You can think of “Big Data” as exactly that: Data which is big. It is so big, that it does not fit well into typical relational database like Oracle, because trying to work with it exceeds the CPU, memory, and disk controller capacity of the database server. Examples of big data include social networks, astronomical models, simulating chemical reactions, predicting the weather, and business intelligence, which is the science of looking for trends based on enormous amounts of data.
Because Big Data is big, you need someplace to store it that is larger than one machine. Big Data cannot be indexed nor queried using the SQL language, which is used to find, update, add, or delete data in a relational database. It’s something else altogether.
To find data in a Big Data database, you run a MapReduce job to search through the different datasets. The answer does not come back quickly, as it does with a relational database. So you cannot replace a relational database with Big Data.
Unlike relational databases, where Oracle is a virtual monopoly–having bought up everyone else except Microsoft–the Big Data market has lots of vendors including Amazon, Cloudera, 10Gen, and others.
Apache Hadoop is open-source software that lets architects build what are called “Hadoop Clusters.” These replace expensive high-end servers, like Oracle servers, with a network of commodity, low-cost servers (think of a stack of PCs). Hadoop lets you store different parts of the database in a network of computers each of which is called a “node.” There can be thousands of these machines.
Since you can store Big Data on a network of commodity servers using Hadoop, the next logical step is to think of virtualization. “Virtualization” means taking one large computer and dividing it up into many virtual machines, each of which has its own separate memory and storage (although that storage is usually shared between the different virtual machines). The idea is to drive down what is called “server-proliferation” meaning you do not have to buy so many separate machines. That drives down administrative and procurement costs as well as the electricity bill.

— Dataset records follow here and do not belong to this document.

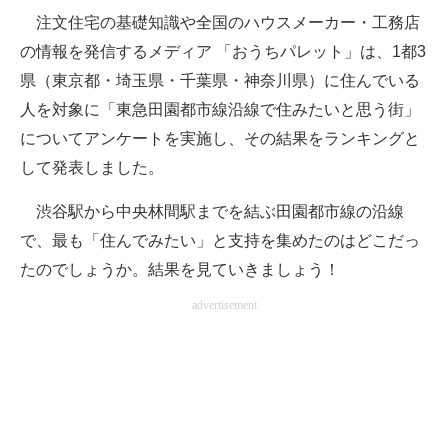
注文住宅の基礎知識や全国のハウスメーカー・工務店
ITの今と未来を見通す
の情報を発信するメディア 「おうちパレット」は、1都3
県（東京都・埼玉県・千葉県・神奈川県）に住んでいる
スマホと通信の最新トレンド
人を対象に「東急田園都市線沿線で住みたいと思う街」
進化するPCとデバイスの未来
についてアンケートを実施し、その結果をランキングと
して発表しました。
好きが集まる 比べて選べる
渋谷駅から中央林間駅までを結ぶ田園都市線の沿線
ビジネスと働き方のヒント
で、最も「住んでみたい」と支持を集めたのはどこだっ
AI活用のいまが分かる
たのでしょうか。結果を見ていきましょう！
企業ITのトレンドを詳説
advertisement
経営リーダーのコミュニティ
マーケ×ITの今がよく分かる
ITエンジニア向け専門サイト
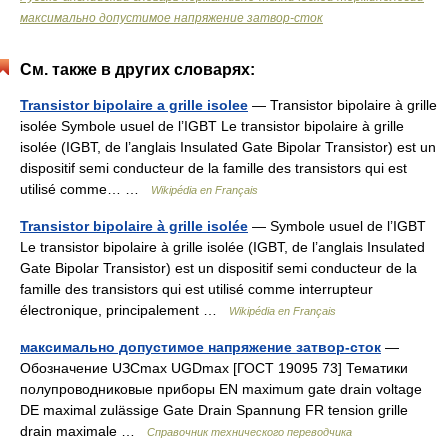
максимально допустимое напряжение затвор-сток
См. также в других словарях:
Transistor bipolaire a grille isolee
— Transistor bipolaire à grille
isolée Symbole usuel de l’IGBT Le transistor bipolaire à grille
isolée (IGBT, de l’anglais Insulated Gate Bipolar Transistor) est un
dispositif semi conducteur de la famille des transistors qui est
utilisé comme… …
Wikipédia en Français
Transistor bipolaire à grille isolée
— Symbole usuel de l’IGBT
Le transistor bipolaire à grille isolée (IGBT, de l’anglais Insulated
Gate Bipolar Transistor) est un dispositif semi conducteur de la
famille des transistors qui est utilisé comme interrupteur
électronique, principalement …
Wikipédia en Français
максимально допустимое напряжение затвор-сток
—
Обозначение UЗСmax UGDmax [ГОСТ 19095 73] Тематики
полупроводниковые приборы EN maximum gate drain voltage
DE maximal zulässige Gate Drain Spannung FR tension grille
drain maximale …
Справочник технического переводчика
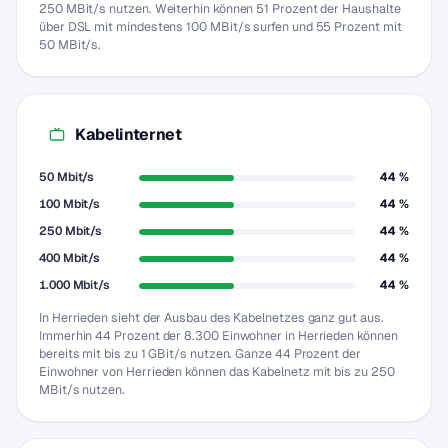
250 MBit/s nutzen. Weiterhin können 51 Prozent der Haushalte
über DSL mit mindestens 100 MBit/s surfen und 55 Prozent mit
50 MBit/s.
Kabelinternet
50 Mbit/s
44 %
100 Mbit/s
44 %
250 Mbit/s
44 %
400 Mbit/s
44 %
1.000 Mbit/s
44 %
In Herrieden sieht der Ausbau des Kabelnetzes ganz gut aus.
Immerhin 44 Prozent der 8.300 Einwohner in Herrieden können
bereits mit bis zu 1 GBit/s nutzen. Ganze 44 Prozent der
Einwohner von Herrieden können das Kabelnetz mit bis zu 250
MBit/s nutzen.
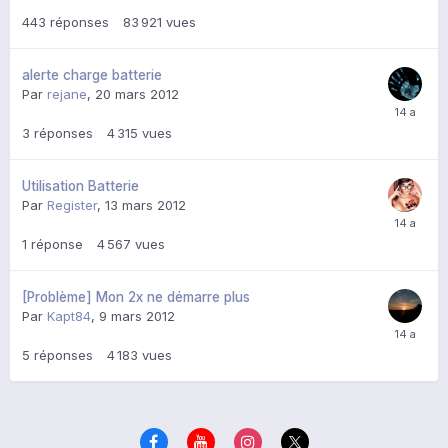
443
réponses
83 921
vues
alerte charge batterie
Par
rejane
,
20 mars 2012
3
réponses
4 315
vues
Utilisation Batterie
Par
Register
,
13 mars 2012
1
réponse
4 567
vues
[Problème] Mon 2x ne démarre plus
Par
Kapt84
,
9 mars 2012
5
réponses
4 183
vues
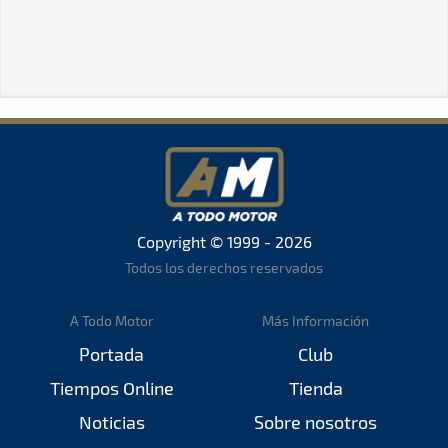
Copyright © 1999 - 2026
Todos los derechos reservados
A Todo Motor
Más Información
Portada
Club
Tiempos Online
Tienda
Noticias
Sobre nosotros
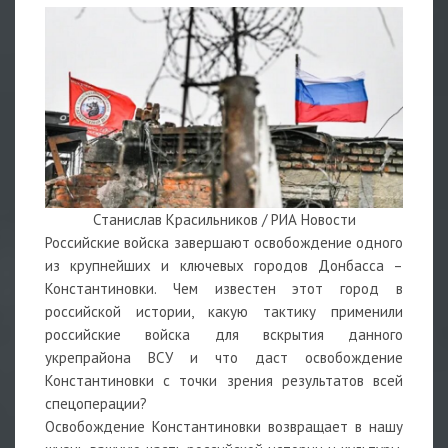
Станислав Красильников / РИА Новости
Российские войска завершают освобождение одного
из крупнейших и ключевых городов Донбасса –
Константиновки. Чем известен этот город в
российской истории, какую тактику применили
российские войска для вскрытия данного
укрепрайона ВСУ и что даст освобождение
Константиновки с точки зрения результатов всей
спецоперации?
Освобождение Константиновки возвращает в нашу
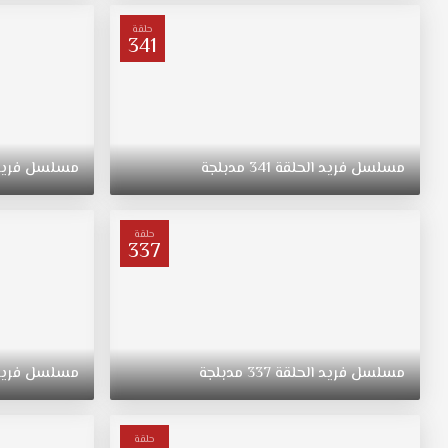
عائلة
من
حلقة
341
مسقط
رأسه.
مسلسل
فريد
الحلقة
341
مدبلجة
مسلسل
فري
حلقة
337
مسلسل
فريد
الحلقة
337
مدبلجة
مسلسل
فري
حلقة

How to install a Hadoop cluster onto one virtualized machine or several of them is the goal of the open-source Project Serengeti. Cynics would say that this is just another way for the company VMWare to sell more of its software. VMWare made virtualization popular, although mainframes have run like that for years. VMWare is the sponsor of the open-source Project Sergenti. “Open-source” means the source code does not belong to one entity, and different vendors can contribute to the product, so VMWare cannot drive the entire show.
Regarding actual disk storage, the Serengeti configuration supports both local disks and SAN (storage area network). Serengeti is so new that it is not yet widespread among users. The project has the backing of the major Hadoop vendors and is growing in popularity as different companies look to it to simplify administration, lower costs, yet deliver the required performance and storage requirements.